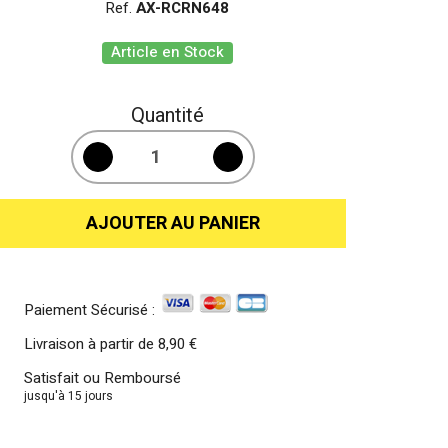
Ref.
AX-RCRN648
Article en Stock
Quantité
AJOUTER AU PANIER
Paiement Sécurisé :
Livraison à partir de
8,90 €
Satisfait ou Remboursé
jusqu'à 15 jours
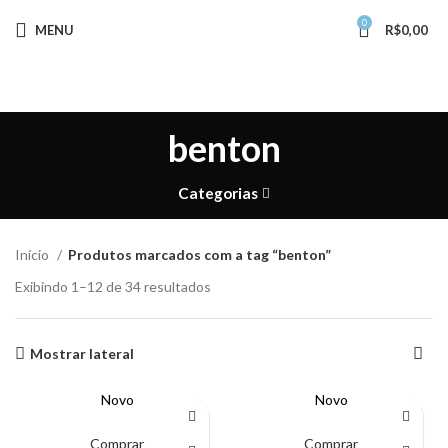
0
MENU
R$
0,00
benton
Categorias
Início
Produtos marcados com a tag “benton”
Exibindo 1–12 de 34 resultados
Mostrar lateral
Novo
Novo
Comprar
Comprar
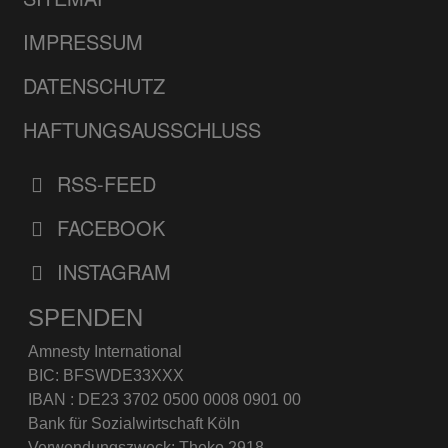
IMPRESSUM
DATENSCHUTZ
HAFTUNGSAUSSCHLUSS
RSS-FEED
FACEBOOK
INSTAGRAM
SPENDEN
Amnesty International
BIC: BFSWDE33XXX
IBAN : DE23 3702 0500 0008 0901 00
Bank für Sozialwirtschaft Köln
Verwendungszweck: Theko 2918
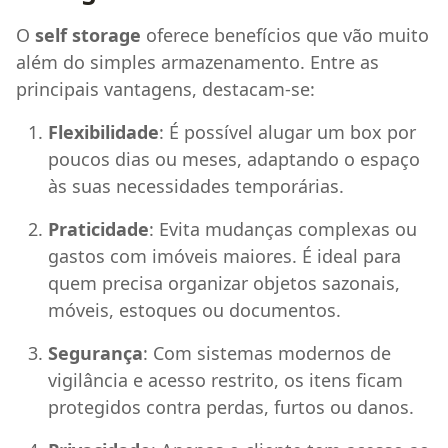
O
self storage
oferece benefícios que vão muito
além do simples armazenamento. Entre as
principais vantagens, destacam-se:
Flexibilidade
: É possível alugar um box por
poucos dias ou meses, adaptando o espaço
às suas necessidades temporárias.
Praticidade
: Evita mudanças complexas ou
gastos com imóveis maiores. É ideal para
quem precisa organizar objetos sazonais,
móveis, estoques ou documentos.
Segurança
: Com sistemas modernos de
vigilância e acesso restrito, os itens ficam
protegidos contra perdas, furtos ou danos.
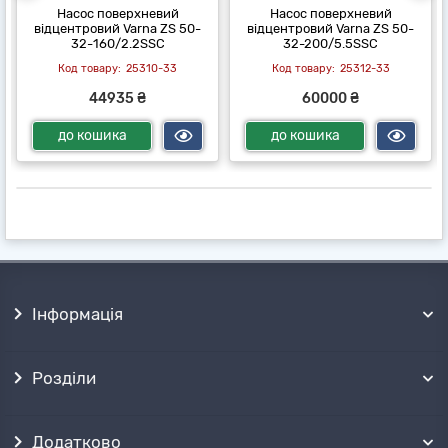
Насос поверхневий
Насос поверхневий
відцентровий Varna ZS 50-
відцентровий Varna ZS 50-
32-160/2.2SSC
32-200/5.5SSC
25310-33
25312-33
44935 ₴
60000 ₴
до кошика
до кошика
Інформація
Розділи
Додатково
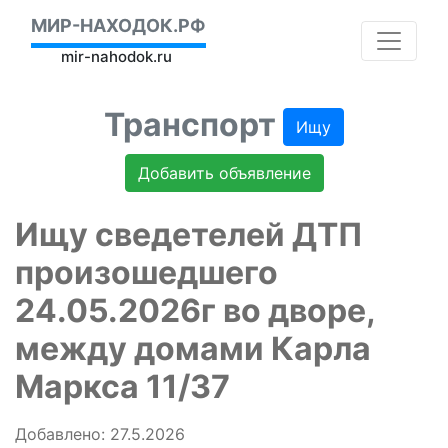
МИР-НАХОДОК.РФ
mir-nahodok.ru
Транспорт
Ищу
Добавить объявление
Ищу сведетелей ДТП
произошедшего
24.05.2026г во дворе,
между домами Карла
Маркса 11/37
Добавлено: 27.5.2026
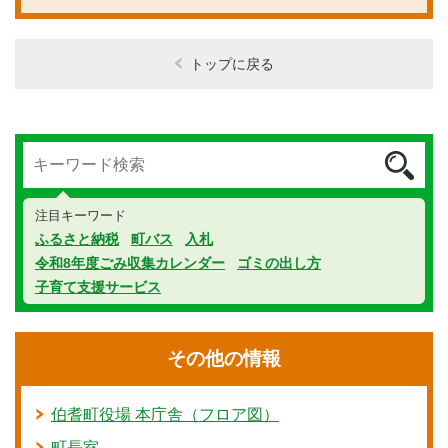
トップに戻る
注目キーワード
ふるさと納税
町バス
入札
令和8年度ごみ収集カレンダー
ゴミの出し方
子育て支援サービス
その他の情報
伯耆町役場 本庁舎（フロア図）
町長室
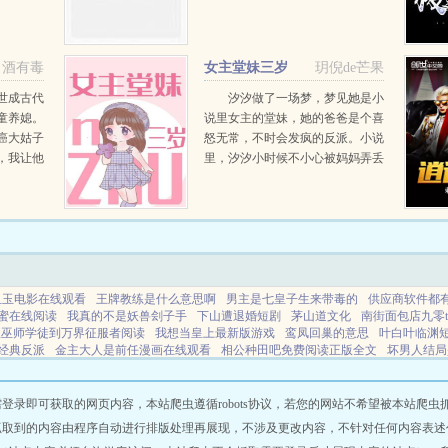
脱身，终
所遭遇现
案和一个
酒有毒
女主堂妹三岁
玥倪de芒果
世成古代
汐汐做了一场梦，梦见她是小
童养媳。
说里女主的堂妹，她的爸爸是个喜
癌大姑子
怒无常，不时会发疯的反派。小说
，我让他
里，汐汐小时候不小心被妈妈弄丢
锤一锤。
了。回去之后，因为憎恨妈妈偏
，某男胸
心，所以欺负性格懦弱，看起来不
石里的大
聪明的弟弟。因为讨厌女主...
血玉电影在线观看
王牌教练是什么意思啊
男主是七皇子生来带毒的
供应商软件都
蜜在线阅读
我真的不是妖兽刽子手
下山遭退婚短剧
茅山道文化
南街面包店九零t
从巫师学徒到万界征服者阅读
我想当皇上最新版游戏
鸾凤回巢的意思
叶白叶临渊
经典反派
金主大人是前任漫画在线观看
相公种田吧免费阅读正版全文
坏男人结局
叶白短剧全集免费资源
傅总你家三岁小祖宗又来了短剧在线观98
我不是邪神呀
高
p
神奇宝贝我乃精灵大师
春 酒
王牌教练套装属性详解
巫师从收尸学徒开始氪
即可获取的网页内容，本站爬虫遵循robots协议，若您的网站不希望被本站爬虫抓取，可
抓取到的内容由程序自动进行排版处理再展现，不涉及更改内容，不针对任何内容表述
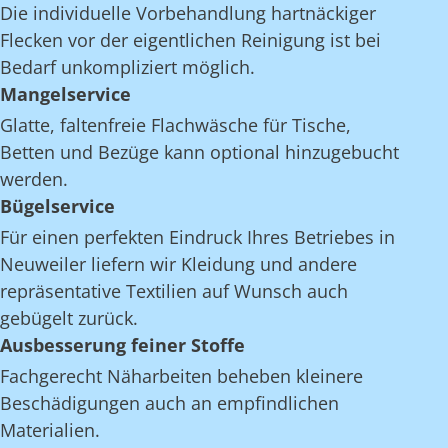
Die individuelle Vorbehandlung hartnäckiger
Flecken vor der eigentlichen Reinigung ist bei
Bedarf unkompliziert möglich.
Mangelservice
Glatte, faltenfreie Flachwäsche für Tische,
Betten und Bezüge kann optional hinzugebucht
werden.
Bügelservice
Für einen perfekten Eindruck Ihres Betriebes in
Neuweiler liefern wir Kleidung und andere
repräsentative Textilien auf Wunsch auch
gebügelt zurück.
Ausbesserung feiner Stoffe
Fachgerecht Näharbeiten beheben kleinere
Beschädigungen auch an empfindlichen
Materialien.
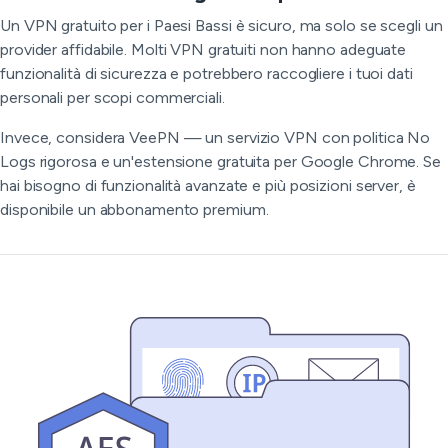
Un VPN gratuito per i Paesi Bassi è sicuro, ma solo se scegli un
provider affidabile. Molti VPN gratuiti non hanno adeguate
funzionalità di sicurezza e potrebbero raccogliere i tuoi dati
personali per scopi commerciali.
Invece, considera VeePN — un servizio VPN con politica No
Logs rigorosa e un'estensione gratuita per Google Chrome. Se
hai bisogno di funzionalità avanzate e più posizioni server, è
disponibile un abbonamento premium.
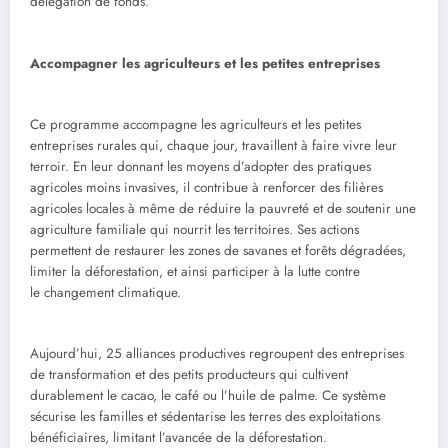
délégation de fonds.
Accompagner les agriculteurs et les petites entreprises
Ce programme accompagne les agriculteurs et les petites
entreprises rurales qui, chaque jour, travaillent à faire vivre leur
terroir. En leur donnant les moyens d’adopter des pratiques
agricoles moins invasives, il contribue à renforcer des filières
agricoles locales à même de réduire la pauvreté et de soutenir une
agriculture familiale qui nourrit les territoires. Ses actions
permettent de restaurer les zones de savanes et forêts dégradées,
limiter la déforestation, et ainsi participer à la lutte contre
le changement climatique.
Aujourd’hui, 25 alliances productives regroupent des entreprises
de transformation et des petits producteurs qui cultivent
durablement le cacao, le café ou l’huile de palme. Ce système
sécurise les familles et sédentarise les terres des exploitations
bénéficiaires, limitant l’avancée de la déforestation.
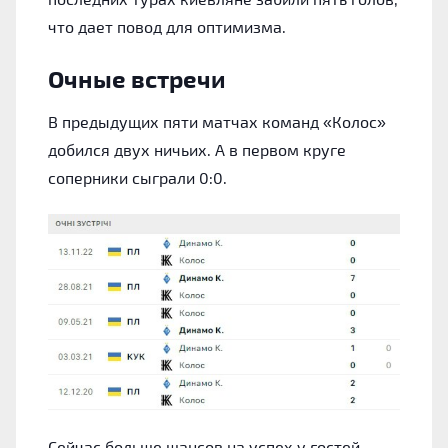
что дает повод для оптимизма.
Очные встречи
В предыдущих пяти матчах команд «Колос»
добился двух ничьих. А в первом круге
соперники сыграли 0:0.
Сейчас больше шансов на успех у гостей.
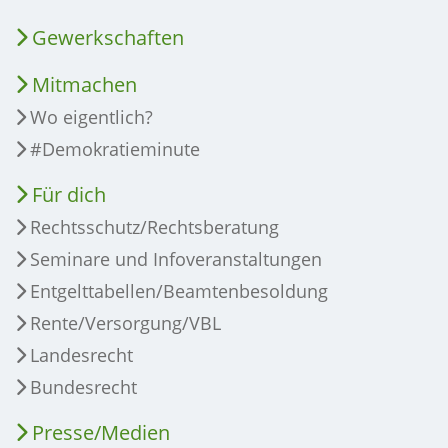
Gewerkschaften
Mitmachen
Wo eigentlich?
#Demokratieminute
Für dich
Rechtsschutz/Rechtsberatung
Seminare und Infoveranstaltungen
Entgelttabellen/Beamtenbesoldung
Rente/Versorgung/VBL
Landesrecht
Bundesrecht
Presse/Medien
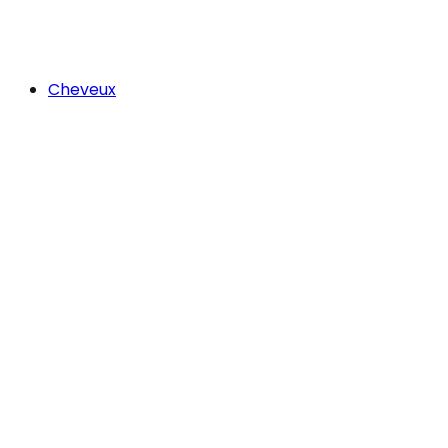
Cheveux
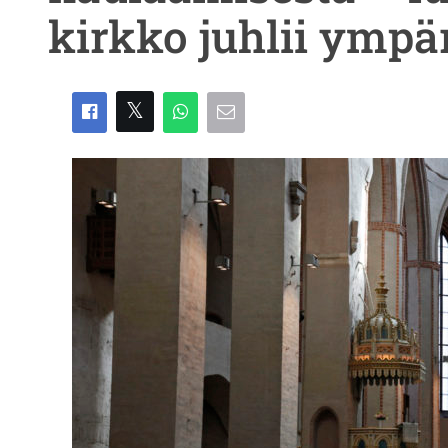
kirkko juhlii ymp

....................

§ **Description of the task**
Omit every picture while transcribing the records above exactly.

§ **Output for this task**
Ref.
AX-RCRN648
Article en Stock
Quantité
AJOUTER AU PANIER
Paiement Sécurisé :
Livraison à partir de
8,90 €
Satisfait ou Remboursé
jusqu'à 15 jours
0
MENU
R$
0,00
benton
Categorias
Início
Produtos marcados com a tag “benton”
Exibindo 1–12 de 34 resultados
Mostrar lateral
Novo
Novo
Comprar
Comprar
IMPRESSUM
DATENSCHUTZ
HAFTUNGSAUSSCHLUSS
RSS-FEED
FACEBOOK
INSTAGRAM
SPENDEN
Amnesty International
BIC: BFSWDE33XXX
IBAN : DE23 3702 0500 0008 0901 00
Bank für Sozialwirtschaft Köln
Verwendungszweck: Theko 2918
O
self storage
oferece benefícios que vão muito
além do simples armazenamento. Entre as
principais vantagens, destacam-se:
Flexibilidade
: É possível alugar um box por
poucos dias ou meses, adaptando o espaço
às suas necessidades temporárias.
Praticidade
: Evita mudanças complexas ou
gastos com imóveis maiores. É ideal para
quem precisa organizar objetos sazonais,
móveis, estoques ou documentos.
Segurança
: Com sistemas modernos de
vigilância e acesso restrito, os itens ficam
protegidos contra perdas, furtos ou danos.
Насос поверхневий
Насос поверхневий
відцентровий Varna ZS 50-
відцентровий Varna ZS 50-
32-160/2.2SSC
32-200/5.5SSC
25310-33
25312-33
44935 ₴
60000 ₴
до кошика
до кошика
Інформація
Розділи
Додатково
МИР-НАХОДОК.РФ
mir-nahodok.ru
Транспорт
Ищу
Добавить объявление
Ищу сведетелей ДТП
произошедшего
24.05.2026г во дворе,
между домами Карла
Маркса 11/37
Добавлено: 27.5.2026
トップに戻る
注目キーワード
ふるさと納税
町バス
入札
令和8年度ごみ収集カレンダー
ゴミの出し方
子育て支援サービス
その他の情報
伯耆町役場 本庁舎（フロア図）
町長室
脱身，终
所遭遇现
案和一个
酒有毒
女主堂妹三岁
玥倪de芒果
世成古代
汐汐做了一场梦，梦见她是小
童养媳。
说里女主的堂妹，她的爸爸是个喜
癌大姑子
怒无常，不时会发疯的反派。小说
，我让他
里，汐汐小时候不小心被妈妈弄丢
锤一锤。
了。回去之后，因为憎恨妈妈偏
，某男胸
心，所以欺负性格懦弱，看起来不
石里的大
聪明的弟弟。因为讨厌女主...
血玉电影在线观看
王牌教练是什么意思啊
男主是七皇子生来带毒的
供应商软件都
蜜在线阅读
我真的不是妖兽刽子手
下山遭退婚短剧
茅山道文化
南街面包店九零t
从巫师学徒到万界征服者阅读
我想当皇上最新版游戏
鸾凤回巢的意思
叶白叶临渊
经典反派
金主大人是前任漫画在线观看
相公种田吧免费阅读正版全文
坏男人结局
叶白短剧全集免费资源
傅总你家三岁小祖宗又来了短剧在线观98
我不是邪神呀
高
p
神奇宝贝我乃精灵大师
春 酒
王牌教练套装属性详解
巫师从收尸学徒开始氪
即可获取的网页内容，本站爬虫遵循robots协议，若您的网站不希望被本站爬虫抓取，可
抓取到的内容由程序自动进行排版处理再展现，不涉及更改内容，不针对任何内容表述
Die individuelle Vorbehandlung hartnäckiger
Flecken vor der eigentlichen Reinigung ist bei
Bedarf unkompliziert möglich.
Mangelservice
Glatte, faltenfreie Flachwäsche für Tische,
Betten und Bezüge kann optional hinzugebucht
werden.
Bügelservice
Für einen perfekten Eindruck Ihres Betriebes in
Neuweiler liefern wir Kleidung und andere
repräsentative Textilien auf Wunsch auch
gebügelt zurück.
Ausbesserung feiner Stoffe
Fachgerecht Näharbeiten beheben kleinere
Beschädigungen auch an empfindlichen
Materialien.
Un VPN gratuito per i Paesi Bassi è sicuro, ma solo se scegli un
provider affidabile. Molti VPN gratuiti non hanno adeguate
funzionalità di sicurezza e potrebbero raccogliere i tuoi dati
personali per scopi commerciali.
Invece, considera VeePN — un servizio VPN con politica No
Logs rigorosa e un'estensione gratuita per Google Chrome. Se
hai bisogno di funzionalità avanzate e più posizioni server, è
disponibile un abbonamento premium.
délégation de fonds.
Accompagner les agriculteurs et les petites entreprises
Ce programme accompagne les agriculteurs et les petites
entreprises rurales qui, chaque jour, travaillent à faire vivre leur
terroir. En leur donnant les moyens d’adopter des pratiques
agricoles moins invasives, il contribue à renforcer des filières
agricoles locales à même de réduire la pauvreté et de soutenir une
agriculture familiale qui nourrit les territoires. Ses actions
permettent de restaurer les zones de savanes et forêts dégradées,
limiter la déforestation, et ainsi participer à la lutte contre
le changement climatique.
Aujourd’hui, 25 alliances productives regroupent des entreprises
de transformation et des petits producteurs qui cultivent
durablement le cacao, le café ou l’huile de palme. Ce système
sécurise les familles et sédentarise les terres des exploitations
bénéficiaires, limitant l’avancée de la déforestation.
что дает повод для оптимизма.
Очные встречи
В предыдущих пяти матчах команд «Колос»
добился двух ничьих. А в первом круге
соперники сыграли 0:0.
Сейчас больше шансов на успех у гостей.
Gewerkschaften
Mitmachen
Wo eigentlich?
#Demokratieminute
Für dich
Rechtsschutz/Rechtsberatung
Seminare und Infoveranstaltungen
Entgelttabellen/Beamtenbesoldung
Rente/Versorgung/VBL
Landesrecht
Bundesrecht
Presse/Medien
Cheveux
kirkko juhlii ymp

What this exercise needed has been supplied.